With advancements in the computer world, computer forensics has become a critical discipline extensively involved in collecting, analyzing, and presenting information from computer systems, as evidence in the court of law. Several computer forensics laws and practices govern how computer forensics should be practiced (Maras, 2015). The rules include: Wiretap Act, found in the Constitution, permits the ensuring against unreasoning search and seizure; secondly, it permits and enforce security against any sort of self-incrimination (Williams and Levi, 2017). Other laws include Pen Registers and Trap and Trace Devices Statute, and Stored Wired and Electronic Communication Act; these laws oversee the reliability, consistency, and authenticity of the crucial forensic pieces of evidence. They imply that monitoring and collecting data should be done professionally to prevent compromising the evidence, hence enforcing its reliability in the judicial corridors.
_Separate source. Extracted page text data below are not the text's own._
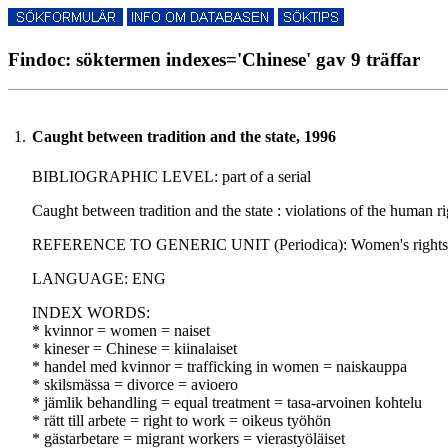
Findoc: söktermen indexes='Chinese' gav 9 träffar
1.
Caught between tradition and the state, 1996
BIBLIOGRAPHIC LEVEL: part of a serial
Caught between tradition and the state : violations of the human
REFERENCE TO GENERIC UNIT (Periodica): Women's rights law re
LANGUAGE: ENG
INDEX WORDS:
* kvinnor = women = naiset
* kineser = Chinese = kiinalaiset
* handel med kvinnor = trafficking in women = naiskauppa
* skilsmässa = divorce = avioero
* jämlik behandling = equal treatment = tasa-arvoinen kohtelu
* rätt till arbete = right to work = oikeus työhön
* gästarbetare = migrant workers = vierastyöläiset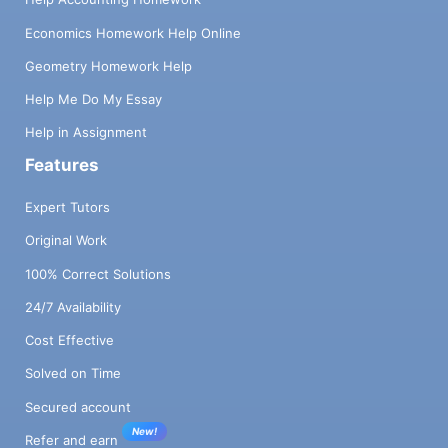
Economics Homework Help Online
Geometry Homework Help
Help Me Do My Essay
Help in Assignment
Features
Expert Tutors
Original Work
100% Correct Solutions
24/7 Availability
Cost Effective
Solved on Time
Secured account
New!
Refer and earn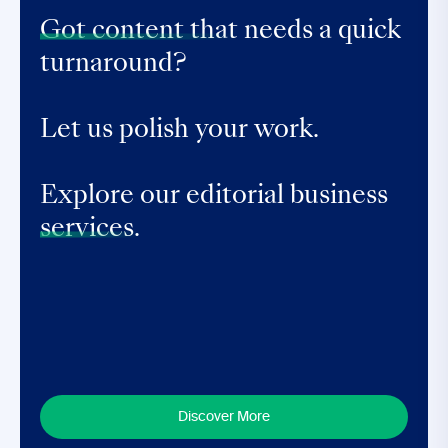
Got content that
needs a quick
turnaround?
Let us polish your work.
Explore our editorial business
services.
Discover More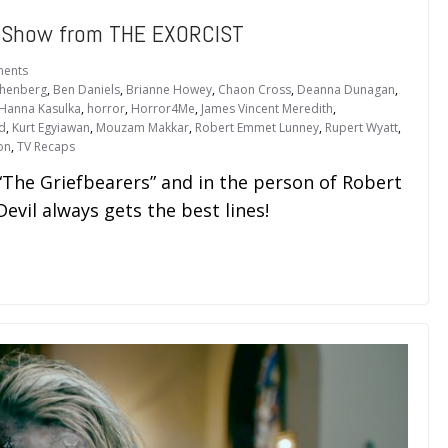
e Show from THE EXORCIST
ents
thenberg
,
Ben Daniels
,
Brianne Howey
,
Chaon Cross
,
Deanna Dunagan
,
Hanna Kasulka
,
horror
,
Horror4Me
,
James Vincent Meredith
,
ld
,
Kurt Egyiawan
,
Mouzam Makkar
,
Robert Emmet Lunney
,
Rupert Wyatt
,
on
,
TV Recaps
“The Griefbearers” and in the person of Robert
vil always gets the best lines!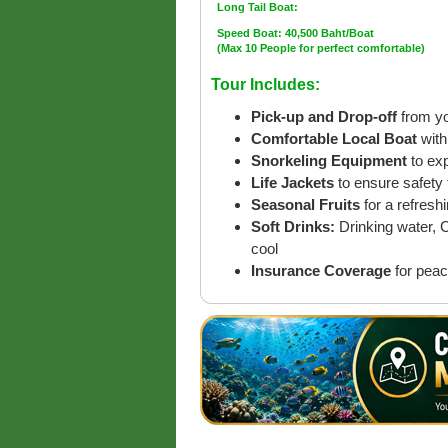
Long Tail Boat:
Speed Boat: 40,500 Baht/Boat
(Max 10 People for perfect comfortable)
Tour Includes:
Pick-up and Drop-off
from yo
Comfortable Local Boat
with
Snorkeling Equipment
to ex
Life Jackets
to ensure safety 
Seasonal Fruits
for a refreshi
Soft Drinks:
Drinking water, 
cool
Insurance Coverage
for peac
The practices mentioned above and laws can, up to some extent, prevent cybercrime incidences against digital currencies and the internet of things. They are useful and effective in curbing the vice more effectively currently. However, the same cannot be implied of the future since there is an emerging trend in which cyber attackers learn new tactics every day and make timely curbing of the vices quite tricky by the respective “cyber guards.”
References
Brown, I., Edwards, L., & Marsden, C. (2009). Information security and cybercrime. LAW AND THE INTERNET, 3rd Ed., L. Edwards, C. Waelde, eds., Oxford: Hart.
Maras, M. H. (2015). Computer forensics. Jones and Bartlett Learning.
Williams, M. L., & Levi, M. (2017). Cybercrime prevention. Handbook of crime prevention and community safety, 454.